Task to complete =>
The entries below hold a line with "ullamcorper eros a nec a blandit a odio dui" and a line with "ขยายธุรกิจน้ำมันรำข้าว โดยมุ่งเน้นตลาด B2B". Return those lines and all that lie between them, exactly and only.

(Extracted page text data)
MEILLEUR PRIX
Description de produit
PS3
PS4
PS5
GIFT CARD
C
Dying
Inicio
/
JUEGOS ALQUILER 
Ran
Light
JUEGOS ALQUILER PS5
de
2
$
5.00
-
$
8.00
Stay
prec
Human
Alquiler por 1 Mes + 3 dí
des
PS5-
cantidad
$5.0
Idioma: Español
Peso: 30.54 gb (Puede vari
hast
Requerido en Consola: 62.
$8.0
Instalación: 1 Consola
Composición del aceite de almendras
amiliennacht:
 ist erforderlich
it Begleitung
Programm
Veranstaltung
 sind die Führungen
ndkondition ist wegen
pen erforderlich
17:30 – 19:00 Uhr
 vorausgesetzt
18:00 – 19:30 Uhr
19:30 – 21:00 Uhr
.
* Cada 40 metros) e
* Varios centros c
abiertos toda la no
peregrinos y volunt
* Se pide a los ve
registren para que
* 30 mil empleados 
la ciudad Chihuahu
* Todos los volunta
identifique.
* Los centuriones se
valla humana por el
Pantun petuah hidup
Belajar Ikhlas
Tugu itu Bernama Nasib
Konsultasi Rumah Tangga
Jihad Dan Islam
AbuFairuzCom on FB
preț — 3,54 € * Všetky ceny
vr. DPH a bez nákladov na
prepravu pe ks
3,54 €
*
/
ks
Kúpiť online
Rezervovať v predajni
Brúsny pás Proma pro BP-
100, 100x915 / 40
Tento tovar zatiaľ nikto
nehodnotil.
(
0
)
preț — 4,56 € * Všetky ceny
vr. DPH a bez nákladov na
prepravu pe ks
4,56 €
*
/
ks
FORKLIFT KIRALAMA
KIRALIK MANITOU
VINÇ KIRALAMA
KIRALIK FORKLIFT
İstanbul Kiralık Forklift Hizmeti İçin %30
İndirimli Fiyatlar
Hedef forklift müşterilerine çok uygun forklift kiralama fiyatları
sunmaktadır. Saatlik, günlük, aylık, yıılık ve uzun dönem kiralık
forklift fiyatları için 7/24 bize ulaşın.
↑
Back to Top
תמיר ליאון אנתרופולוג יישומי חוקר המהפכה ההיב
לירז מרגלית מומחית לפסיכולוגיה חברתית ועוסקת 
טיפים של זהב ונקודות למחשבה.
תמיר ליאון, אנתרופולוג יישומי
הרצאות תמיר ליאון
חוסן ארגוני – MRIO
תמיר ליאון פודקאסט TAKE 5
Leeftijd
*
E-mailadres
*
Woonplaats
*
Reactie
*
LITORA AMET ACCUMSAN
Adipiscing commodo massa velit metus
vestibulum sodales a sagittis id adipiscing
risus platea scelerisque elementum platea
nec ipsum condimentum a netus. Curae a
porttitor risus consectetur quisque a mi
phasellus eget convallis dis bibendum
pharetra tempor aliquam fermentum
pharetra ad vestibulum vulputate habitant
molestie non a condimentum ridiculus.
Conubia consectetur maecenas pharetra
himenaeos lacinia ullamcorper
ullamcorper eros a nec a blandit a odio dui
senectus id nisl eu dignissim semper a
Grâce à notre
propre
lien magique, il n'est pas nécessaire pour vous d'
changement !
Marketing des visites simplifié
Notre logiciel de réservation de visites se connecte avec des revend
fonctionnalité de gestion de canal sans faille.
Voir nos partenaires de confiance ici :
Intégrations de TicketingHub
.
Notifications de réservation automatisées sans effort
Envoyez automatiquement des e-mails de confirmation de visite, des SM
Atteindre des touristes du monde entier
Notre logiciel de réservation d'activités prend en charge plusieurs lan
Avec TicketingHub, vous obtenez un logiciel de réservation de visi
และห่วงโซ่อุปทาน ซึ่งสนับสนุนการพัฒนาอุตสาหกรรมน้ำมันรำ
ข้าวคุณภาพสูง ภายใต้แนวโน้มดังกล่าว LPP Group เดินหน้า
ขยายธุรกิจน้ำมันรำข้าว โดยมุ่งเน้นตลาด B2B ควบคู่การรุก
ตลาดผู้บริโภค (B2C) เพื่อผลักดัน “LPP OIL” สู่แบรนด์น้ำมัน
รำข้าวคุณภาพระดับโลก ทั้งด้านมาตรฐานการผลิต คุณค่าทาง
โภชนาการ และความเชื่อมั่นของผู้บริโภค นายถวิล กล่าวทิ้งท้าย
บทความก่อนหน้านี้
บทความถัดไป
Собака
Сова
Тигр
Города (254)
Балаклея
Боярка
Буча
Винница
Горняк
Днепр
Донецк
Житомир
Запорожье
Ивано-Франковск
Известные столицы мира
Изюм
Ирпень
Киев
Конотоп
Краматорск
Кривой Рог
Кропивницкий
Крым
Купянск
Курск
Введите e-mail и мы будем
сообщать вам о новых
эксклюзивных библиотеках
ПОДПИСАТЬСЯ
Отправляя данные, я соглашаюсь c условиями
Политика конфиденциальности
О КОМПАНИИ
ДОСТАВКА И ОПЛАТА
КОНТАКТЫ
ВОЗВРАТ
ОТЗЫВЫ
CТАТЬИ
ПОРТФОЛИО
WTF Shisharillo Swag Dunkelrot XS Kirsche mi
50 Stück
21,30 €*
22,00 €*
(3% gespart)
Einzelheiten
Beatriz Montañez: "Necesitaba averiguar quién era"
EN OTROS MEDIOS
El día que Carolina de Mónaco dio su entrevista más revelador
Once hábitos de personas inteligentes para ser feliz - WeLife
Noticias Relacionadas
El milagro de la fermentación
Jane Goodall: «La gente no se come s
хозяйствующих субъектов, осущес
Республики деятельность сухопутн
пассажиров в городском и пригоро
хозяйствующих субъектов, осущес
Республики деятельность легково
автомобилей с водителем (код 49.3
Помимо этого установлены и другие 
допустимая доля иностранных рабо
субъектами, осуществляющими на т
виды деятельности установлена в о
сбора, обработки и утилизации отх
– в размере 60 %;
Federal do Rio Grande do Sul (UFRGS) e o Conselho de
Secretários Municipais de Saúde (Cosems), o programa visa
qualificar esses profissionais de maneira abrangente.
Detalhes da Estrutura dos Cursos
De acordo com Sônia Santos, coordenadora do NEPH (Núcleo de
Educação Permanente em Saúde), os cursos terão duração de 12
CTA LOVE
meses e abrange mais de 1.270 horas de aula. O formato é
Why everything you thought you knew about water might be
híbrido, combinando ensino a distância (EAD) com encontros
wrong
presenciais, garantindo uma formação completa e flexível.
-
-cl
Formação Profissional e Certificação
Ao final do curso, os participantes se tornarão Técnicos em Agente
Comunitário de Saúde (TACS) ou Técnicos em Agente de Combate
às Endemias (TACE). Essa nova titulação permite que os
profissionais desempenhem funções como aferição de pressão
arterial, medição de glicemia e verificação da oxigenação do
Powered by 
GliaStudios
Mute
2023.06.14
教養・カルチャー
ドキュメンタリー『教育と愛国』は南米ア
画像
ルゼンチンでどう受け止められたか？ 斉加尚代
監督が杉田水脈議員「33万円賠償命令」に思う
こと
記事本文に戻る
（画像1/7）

Written solution =>
ullamcorper eros a nec a blandit a odio dui
senectus id nisl eu dignissim semper a
Grâce à notre
propre
lien magique, il n'est pas nécessaire pour vous d'
changement !
Marketing des visites simplifié
Notre logiciel de réservation de visites se connecte avec des revend
fonctionnalité de gestion de canal sans faille.
Voir nos partenaires de confiance ici :
Intégrations de TicketingHub
.
Notifications de réservation automatisées sans effort
Envoyez automatiquement des e-mails de confirmation de visite, des SM
Atteindre des touristes du monde entier
Notre logiciel de réservation d'activités prend en charge plusieurs lan
Avec TicketingHub, vous obtenez un logiciel de réservation de visi
และห่วงโซ่อุปทาน ซึ่งสนับสนุนการพัฒนาอุตสาหกรรมน้ำมันรำ
ข้าวคุณภาพสูง ภายใต้แนวโน้มดังกล่าว LPP Group เดินหน้า
ขยายธุรกิจน้ำมันรำข้าว โดยมุ่งเน้นตลาด B2B ควบคู่การรุก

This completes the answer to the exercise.